J’ai regardé Ballerina sans attentes particulières, et j’en suis ressorti avec un petit sourire aux lèvres. Le film n’est pas parfait, mais il a ce charme sincère qui fait du bien. L’histoire de Félicie, petite orpheline qui rêve de devenir danseuse étoile à l’Opéra de Paris, m’a touché par sa simplicité et son optimisme. On est clairement dans un conte pour enfants, avec des messages assez classiques sur le courage, la persévérance et l’importance de croire en ses rêves, mais le tout est raconté avec suffisamment de cœur pour que ça fonctionne.
Visuellement, j’ai trouvé l’animation plutôt réussie. Certaines scènes de danse sont très fluides, presque gracieuses, et les décors parisiens, même fantasmés, donnent envie de se replonger dans cette époque. J’ai particulièrement apprécié la représentation de l’Opéra Garnier, majestueux et lumineux, qui devient presque un personnage à part entière du récit. La bande-son, quant à elle, m’a un peu surpris : des morceaux modernes sur une histoire qui se déroule au XIXe siècle, ça détonne, mais ça donne aussi un rythme particulier au film, un petit vent de fraîcheur.
En revanche, j’ai trouvé que le scénario manquait parfois de nuance. Certains personnages sont assez caricaturaux (la méchante danseuse et sa fille, notamment) et les rebondissements sont parfois un peu trop faciles ou attendus.
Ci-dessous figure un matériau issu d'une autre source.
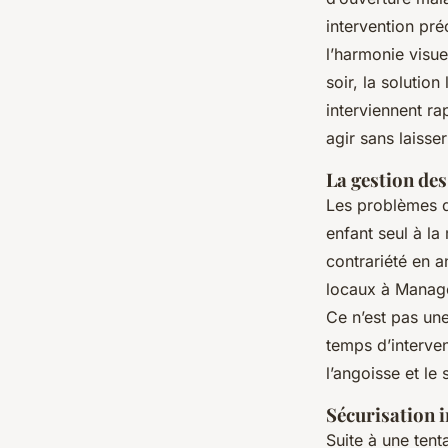
intervention pré
l’harmonie visue
soir, la solution
interviennent r
agir sans laisse
La gestion des
Les problèmes de
enfant seul à l
contrariété en an
locaux à Manage
Ce n’est pas un
temps d’interven
l’angoisse et le
Sécurisation 
Suite à une tenta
On sent que le film cible avant tout un jeune public, ce qui n’est pas un défaut en soi, mais j’aurais aimé un peu plus de subtilité ou de profondeur dans les relations entre les personnages, surtout entre Félicie et Victor, son ami inventeur.
Malgré ces petites réserves, Ballerina reste une jolie surprise. Ce n’est pas un chef-d’œuvre d’animation, mais c’est un film sincère, bienveillant, qui fait du bien et qui parle aux enfants comme aux adultes restés rêveurs. Pour moi, un 3,5 sur 5 bien mérité : ce n’est pas la perfection, mais c’est une belle envolée.